There are some related problems with IvyDE (the Eclipse plug in), but
I'm not sure if I should be asking those on this list?

Also, the other thing I'm wondering about, is how do you folks roll
your version numbers?

For 'core' components, where the versions are quite insulated from the end user and sales team, we use the format <subversion branch name>-rev.<subversion revision>. The revision is not held in the source ivy file, but is added to the delivered one (using pubrev and an ant property set by our build server, or 'dev-SNAPSHOT' if not running on the build server).

Some VCSes offer a similar incrementing revision number you can use to give you a version number, though others give you a revision hash, which can be problemmatic since it doesn't increment like a normal version does.

e.g. Once you have made a release, do you manually increment the
version number by one?  Do you have a script that does it all for you?
Again, this is something I'm not really sure how to deal with.

For product releases, the build server manually increments the version. Product releases are manually triggered builds on the server, rather than continuous integration builds, so the numbers don't get too big.

I don't often do local multi-module builds, so haven't hit the problem you talk of.

Should I be updating the version number every time I publish to my
local repository? That seems a little insane, and means I'll
eventually end up with a build number like 1.1.1841, which is a little
absurd, and makes them a little meaningless. Also major potential for
conflicts with other developers.

Yes, I don't think your local builds should be affecting other developers. It's probably easiest to use a fixed version for your local builds (e.g. dev-SNAPSHOT or similar).

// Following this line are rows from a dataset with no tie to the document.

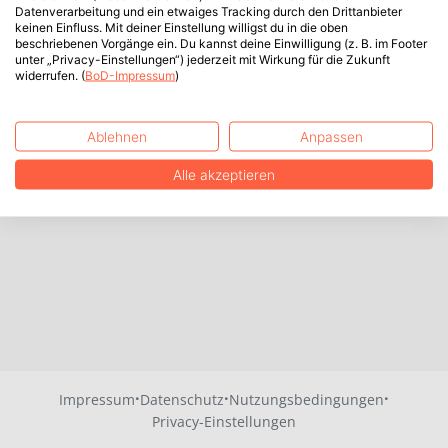
Datenverarbeitung und ein etwaiges Tracking durch den Drittanbieter
keinen Einfluss. Mit deiner Einstellung willigst du in die oben
beschriebenen Vorgänge ein. Du kannst deine Einwilligung (z. B. im Footer
unter „Privacy-Einstellungen“) jederzeit mit Wirkung für die Zukunft
widerrufen. (
BoD-Impressum
)
Ablehnen
Anpassen
Alle akzeptieren
·
·
·
Impressum
Datenschutz
Nutzungsbedingungen
Privacy-Einstellungen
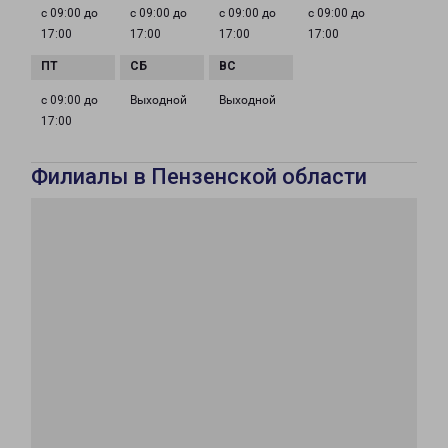
с 09:00 до
с 09:00 до
с 09:00 до
с 09:00 до
17:00
17:00
17:00
17:00
с 09:00 до
Выходной
Выходной
17:00
Филиалы в Пензенской области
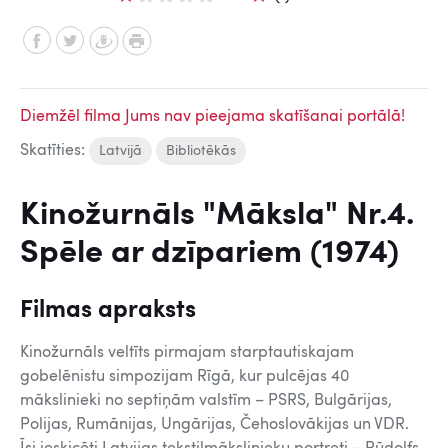
Diemžēl filma Jums nav pieejama skatīšanai portālā!
Skatīties:
Latvijā
Bibliotēkās
Kinožurnāls "Māksla" Nr.4.
Spēle ar dzīpariem (1974)
Filmas apraksts
Kinožurnāls veltīts pirmajam starptautiskajam
gobelēnistu simpozijam Rīgā, kur pulcējas 40
mākslinieki no septiņām valstīm – PSRS, Bulgārijas,
Polijas, Rumānijas, Ungārijas, Čehoslovākijas un VDR.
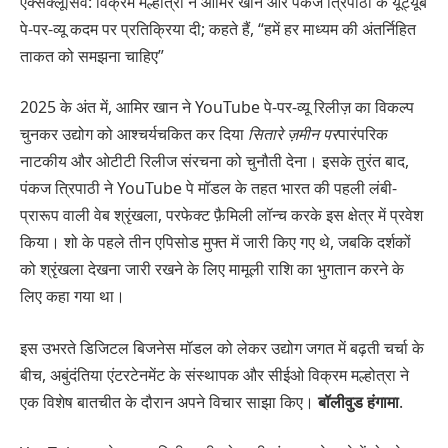
एक्सक्लूसिव: विक्रम मल्होत्रा ​​ने आमिर खान और पंकज त्रिपाठी के यूट्यूब
पे-पर-व्यू कदम पर प्रतिक्रिया दी; कहते हैं, “हमें हर माध्यम की अंतर्निहित
ताकत को समझना चाहिए”
2025 के अंत में, आमिर खान ने YouTube पे-पर-व्यू रिलीज़ का विकल्प
चुनकर उद्योग को आश्चर्यचकित कर दिया
सितारे ज़मीन पर
पारंपरिक
नाटकीय और ओटीटी रिलीज संरचना को चुनौती देना। इसके तुरंत बाद,
पंकज त्रिपाठी ने YouTube पे मॉडल के तहत भारत की पहली लंबी-
प्रारूप वाली वेब श्रृंखला, परफेक्ट फ़ैमिली लॉन्च करके इस क्षेत्र में प्रवेश
किया। शो के पहले तीन एपिसोड मुफ्त में जारी किए गए थे, जबकि दर्शकों
को श्रृंखला देखना जारी रखने के लिए मामूली राशि का भुगतान करने के
लिए कहा गया था।
इस उभरते डिजिटल बिजनेस मॉडल को लेकर उद्योग जगत में बढ़ती चर्चा के
बीच, अबुंदंतिया एंटरटेनमेंट के संस्थापक और सीईओ विक्रम मल्होत्रा ​​ने
एक विशेष बातचीत के दौरान अपने विचार साझा किए।
बॉलीवुड हंगामा
.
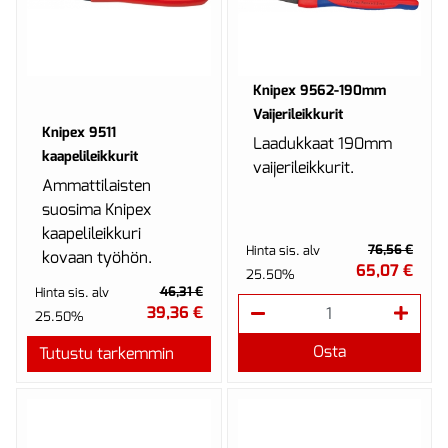
Knipex 9562-190mm
Vaijerileikkurit
Knipex 9511
Laadukkaat 190mm
kaapelileikkurit
vaijerileikkurit.
Ammattilaisten
suosima Knipex
kaapelileikkuri
76,56 €
Hinta sis. alv
kovaan työhön.
65,07 €
25.50%
46,31 €
Hinta sis. alv
39,36 €
25.50%
Osta
Tutustu tarkemmin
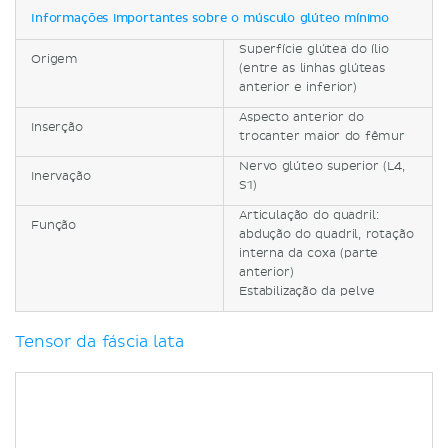
Informações importantes sobre o músculo glúteo mínimo
Superfície glútea do ílio
Origem
(entre as linhas glúteas
anterior e inferior)
Aspecto anterior do
Inserção
trocanter maior do fêmur
Nervo glúteo superior (L4,
Inervação
S1)
Articulação do quadril:
Função
abdução do quadril, rotação
interna da coxa (parte
anterior)
Estabilização da pelve
Tensor da fáscia lata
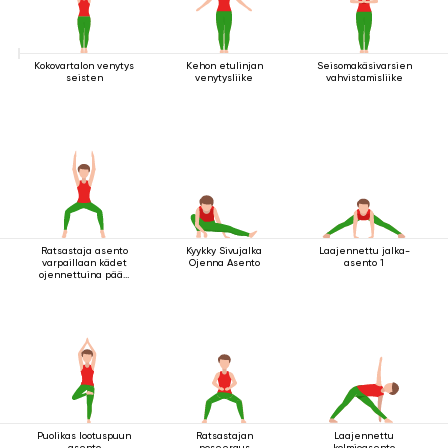
Kokovartalon venytys
Kehon etulinjan
Seisomakäsivarsien
seisten
venytysliike
vahvistamisliike
Ratsastaja asento
Kyykky Sivujalka
Laajennettu jalka-
varpaillaan kädet
Ojenna Asento
asento 1
ojennettuina pään
yläpuolella
Puolikas lootuspuun
Ratsastajan
Laajennettu
asento
poseeraus
kolmioasento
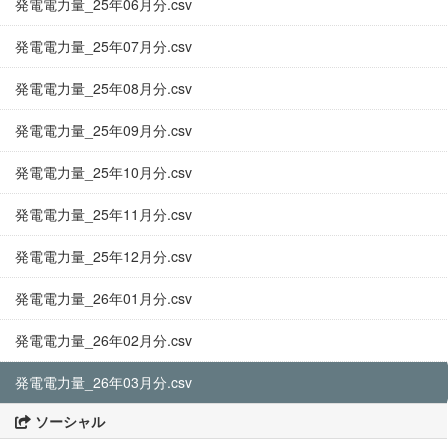
発電電力量_25年06月分.csv
発電電力量_25年07月分.csv
発電電力量_25年08月分.csv
発電電力量_25年09月分.csv
発電電力量_25年10月分.csv
発電電力量_25年11月分.csv
発電電力量_25年12月分.csv
発電電力量_26年01月分.csv
発電電力量_26年02月分.csv
発電電力量_26年03月分.csv
ソーシャル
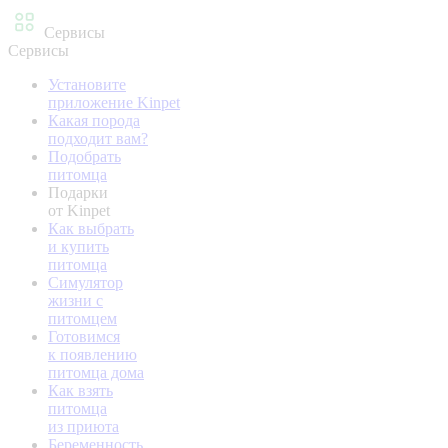
Сервисы
Сервисы
Установите
приложение Kinpet
Какая порода
подходит вам?
Подобрать
питомца
Подарки
от Kinpet
Как выбрать
и купить
питомца
Симулятор
жизни с
питомцем
Готовимся
к появлению
питомца дома
Как взять
питомца
из приюта
Беременность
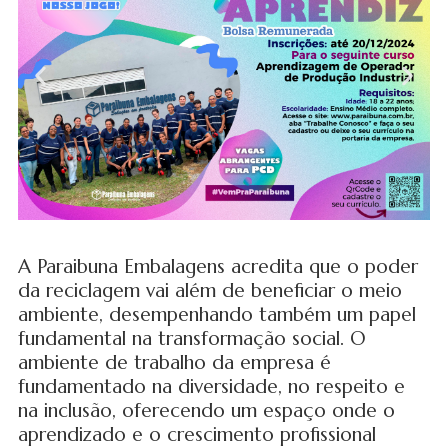
A Paraibuna Embalagens acredita que o poder
da reciclagem vai além de beneficiar o meio
ambiente, desempenhando também um papel
fundamental na transformação social. O
ambiente de trabalho da empresa é
fundamentado na diversidade, no respeito e
na inclusão, oferecendo um espaço onde o
aprendizado e o crescimento profissional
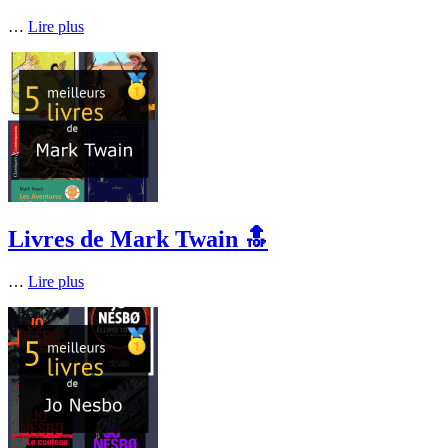
…
Lire plus
Livres de Mark Twain 🔝
…
Lire plus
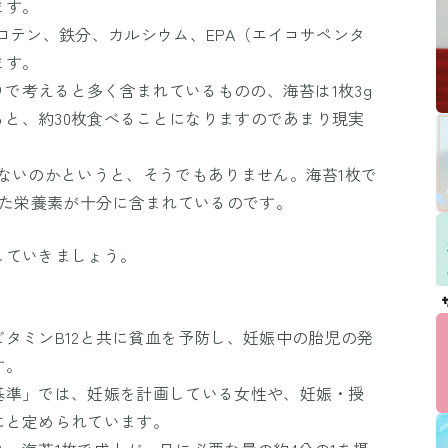
ます。
ロテン、鉄分、カルシウム、EPA（エイコサペンタ
ます。
りで考えると多く含まれているものの、海苔は1枚3g
なると、約30枚食べることになりますのであまり現実
ないのかというと、そうでもありません。海苔1枚で
った栄養素が十分に含まれているのです。
していきましょう。
タミンB12と共に貧血を予防し、妊娠中の胎児の発
す。
基準」では、妊娠を計画している女性や、妊娠・授
にと定められています。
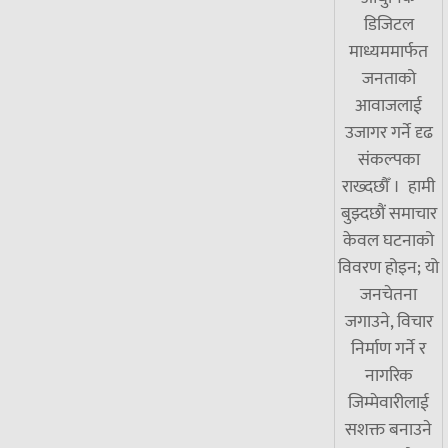
डिजिटल
माध्यममार्फत
जनताको
आवाजलाई
उजागर गर्ने दृढ
संकल्पका
राख्दछौँ । हामी
बुझ्दछौं समाचार
केवल घटनाको
विवरण होइन; यो
जनचेतना
जगाउने, विचार
निर्माण गर्ने र
नागरिक
जिम्मेवारीलाई
सशक्त बनाउने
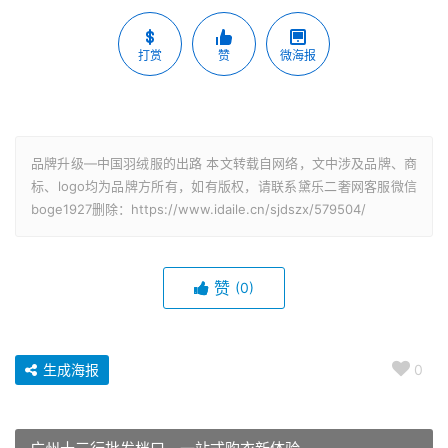
打赏
赞
微海报
品牌升级—中国羽绒服的出路 本文转载自网络，文中涉及品牌、商
标、logo均为品牌方所有，如有版权，请联系黛乐二奢网客服微信
boge1927删除：https://www.idaile.cn/sjdszx/579504/
赞
(0)
生成海报
0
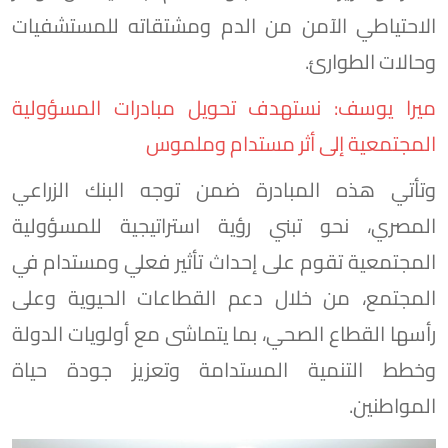
الاحتياطي الآمن من الدم ومشتقاته للمستشفيات
وحالات الطوارئ.
ميرا يوسف: نستهدف تحويل مبادرات المسؤولية
المجتمعية إلى أثر مستدام وملموس
وتأتي هذه المبادرة ضمن توجه البنك الزراعي
المصري، نحو تبني رؤية استراتيجية للمسؤولية
المجتمعية تقوم على إحداث تأثير فعلي ومستدام في
المجتمع، من خلال دعم القطاعات الحيوية وعلى
رأسها القطاع الصحي، بما يتماشى مع أولويات الدولة
وخطط التنمية المستدامة وتعزيز جودة حياة
المواطنين.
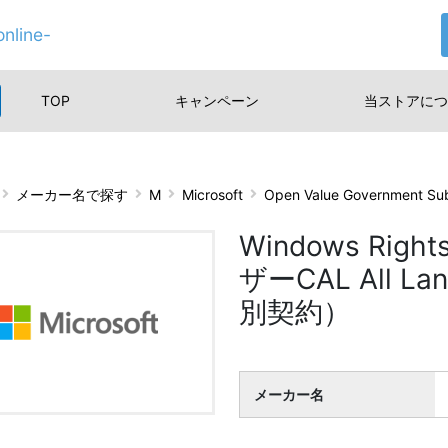
nline-
TOP
キャンペーン
当ストアに
つ
メーカー名で探す
M
Microsoft
Open Value Government S
Windows Right
ザーCAL All L
別契約）
メーカー名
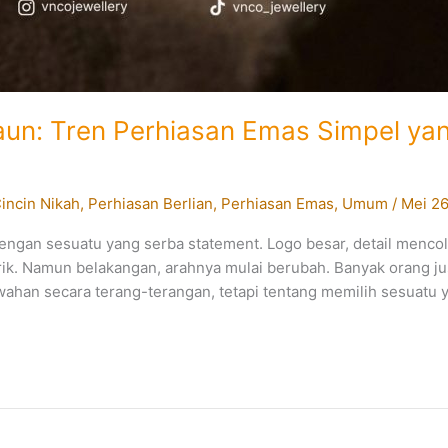
aun: Tren Perhiasan Emas Simpel ya
incin Nikah
,
Perhiasan Berlian
,
Perhiasan Emas
,
Umum
/
Mei 26
 dengan sesuatu yang serba statement. Logo besar, detail menco
k. Namun belakangan, arahnya mulai berubah. Banyak orang jus
han secara terang-terangan, tetapi tentang memilih sesuatu yan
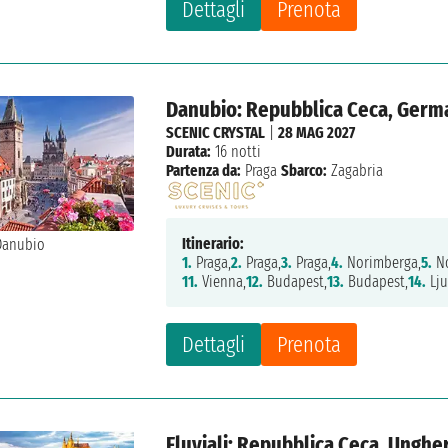
Dettagli
Prenota
Danubio: Repubblica Ceca, German
SCENIC CRYSTAL
|
28 MAG 2027
Durata:
16 notti
Partenza da:
Praga
Sbarco:
Zagabria
Itinerario:
1.
Praga,
2.
Praga,
3.
Praga,
4.
Norimberga,
5.
No
11.
Vienna,
12.
Budapest,
13.
Budapest,
14.
Lju
Dettagli
Prenota
Fluviali: Repubblica Ceca, Ungher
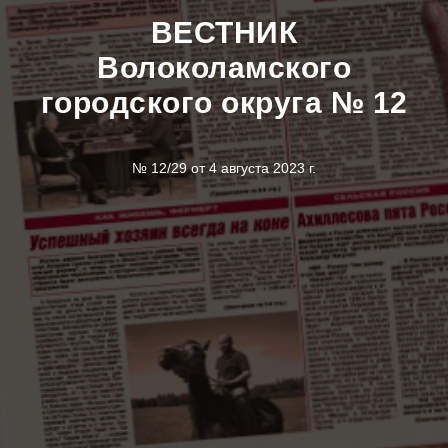
ВЕСТНИК
Волоколамского
городского округа № 12
№ 12/29 от 4 августа 2023 г.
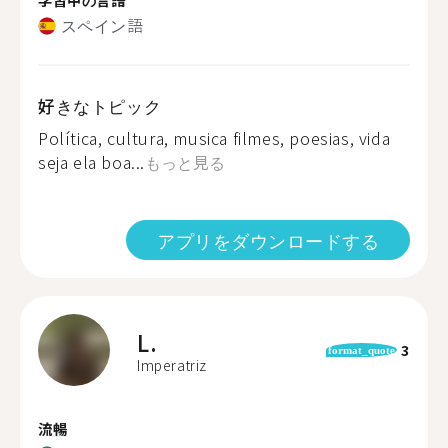
スペイン語
好きなトピック
Política, cultura, musica filmes, poesias, vida
seja ela boa...
もっと見る
アプリをダウンロードする
L.
3
format_quote
Imperatriz
流暢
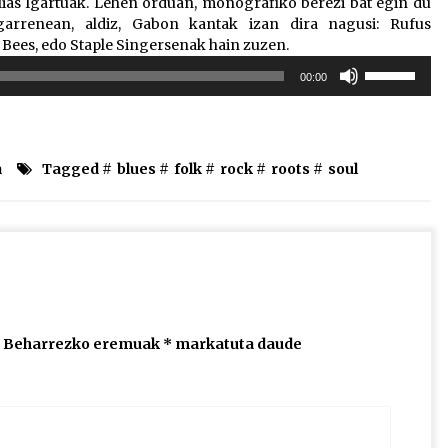
lias Igartuak. Lehen orduan, monografiko berezi bat egin du
garrenean, aldiz, Gabon kantak izan dira nagusi: Rufus
f Bees, edo Staple Singersenak hain zuzen.
Erabili
00:00
gora/behera
gezi-
teklak
bolumena
a
Tagged #
blues
#
folk
#
rock
#
roots
#
soul
igotzeko
edo
jaisteko.
Beharrezko eremuak
*
markatuta daude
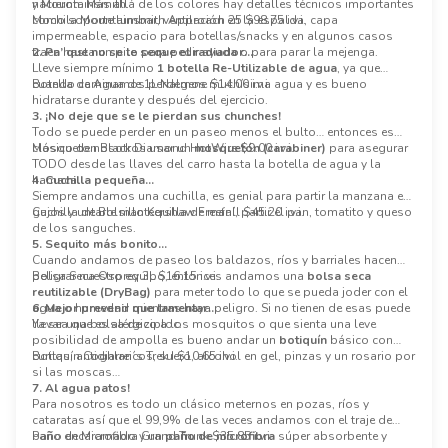
nacieron. Más allá de los colores hay detalles técnicos importantes
y Mountainsmith.
como soporte lumbar, ventilación en la espalda, capa
Mochila Mountainsmith Approach 25 $98.75 i.v.i.
impermeable, espacio para botellas/snacks y en algunos casos
traen hasta un pito para pedir ayuda o para parar la mejenga.
2. Pa’ que no se le seque el radiador…
Lleve siempre mínimo
1 botella Re-Utilizable de agua
, ya que
cuando caminamos perdemos muchísima agua y es bueno
Botella de Agua de 1L Nalgene $14.00 i.v.i.
hidratarse durante y después del ejercicio.
3. ¡No deje que se le pierdan sus chunches!
Todo se puede perder en un paseo menos el bulto… entonces es
clásico de nosotros usar un
Mosqueton Black Diamond HotWire $9.00 i.v.i.
mosquetón (carabiner)
para asegurar
TODO desde las llaves del carro hasta la botella de agua y la
hamaca.
4. Cuchilla pequeña…
Siempre andamos una cuchilla, es genial para partir la manzana en
gajos y untarle mantequilla de maní, partir el pan, tomatito y queso
Cuchilla de Bolsillo Kershaw Freefall $45.20 i.v.i.
de los sanguches.
5. Sequito más bonito…
Cuando andamos de paseo los baldazos, ríos y barriales hacen
peligrar nuestro equipo, entonces andamos una
Bolsa Seca Osprey 3L $16.15 i.v.i.
bolsa seca
reutilizable (DryBag)
para meter todo lo que se pueda joder con el
agua o humedad mientras haya peligro. Si no tienen de esas puede
6. Mejor prevenir que lamentar…
llevar una bolsa de ziploc.
Ya sea que es alérgico a los mosquitos o que sienta una leve
posibilidad de ampolla es bueno andar un
botiquín
básico con
curitas, antidiarreicos, suero, alcohol en gel, pinzas y un rosario por
Botiquín Coghlan´s Trek I $10.65 i.v.i.
si las moscas…
7. Al agua patos!
Para nosotros es todo un clásico meternos en pozas, ríos y
cataratas así que el 99,9% de las veces andamos con el traje de
baño encaramado y un
Paño de Microfibra Grand Trunk $35.85 i.v.i.
paño de microfibra
súper absorbente y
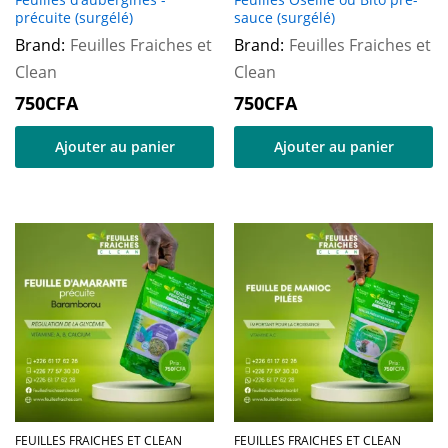
précuite (surgélé)
sauce (surgélé)
Brand:
Feuilles Fraiches et
Brand:
Feuilles Fraiches et
Clean
Clean
750
CFA
750
CFA
Ajouter au panier
Ajouter au panier
FEUILLES FRAICHES ET CLEAN
FEUILLES FRAICHES ET CLEAN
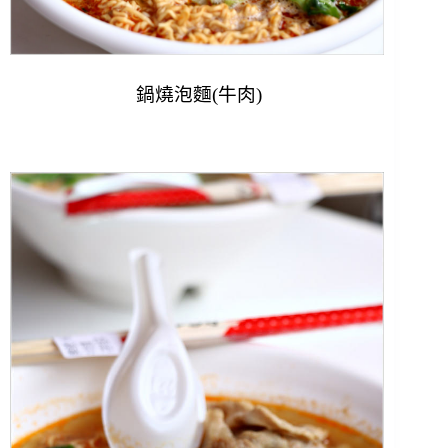
鍋燒泡麵(牛肉)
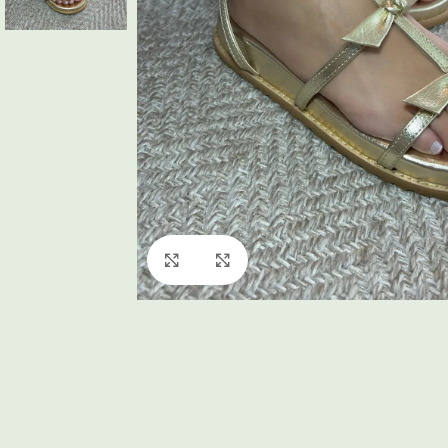
Click to enlarge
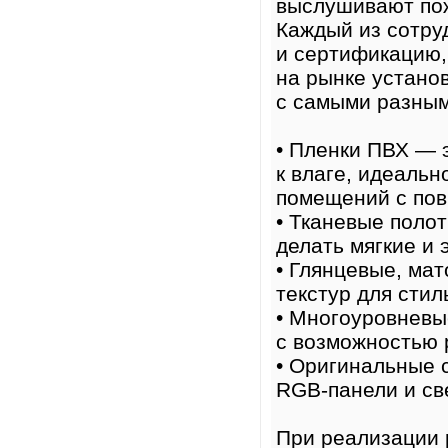
выслушивают пож
Каждый из сотру
и сертификацию,
на рынке устано
с самыми разным
• Пленки ПВХ — 
к влаге, идеальн
помещений с по
• Тканевые поло
делать мягкие и 
• Глянцевые, ма
текстур для стил
• Многоуровневы
с возможностью 
• Оригинальные 
RGB-панели и св
При реализации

Should I just roll the version number every time changes I've made to
it need to go to Test? That seems like the best idea, especially since
the WAR that goes to Test may end up being the WAR that goes to
prod...

How about having a build server that handles it via ant scripts? Hudson looks very easy to set up, and is free, as is TeamCity Professional edition (I use the not free Enterprise version).

On the other hand, if I *don't* roll the version number every time we
do a release to Test, then I'm going to have no idea what's in
production, as there'll be different copies of the JAR with the same
version number but different contents... Auditing nightmare!

Finally, how do you handle things like the '-dev' qualifier? Do you
create a project, start committing everything to Trunk, eventually
decide to roll a release, update the revision to remove the '-dev'
tag, commit, release, then roll the version number, add the '-dev' tag
and commit back to trunk? It just seems like an awful lot of steps to
me, and it seems like something isn't quite right...

You could keep revision information out of the source code as much as possible, and instead impose it using ant properties set by your build server or a non-source properties file (for local builds). The build script can of course write a version file into the build products/manifest so your software can query its own version.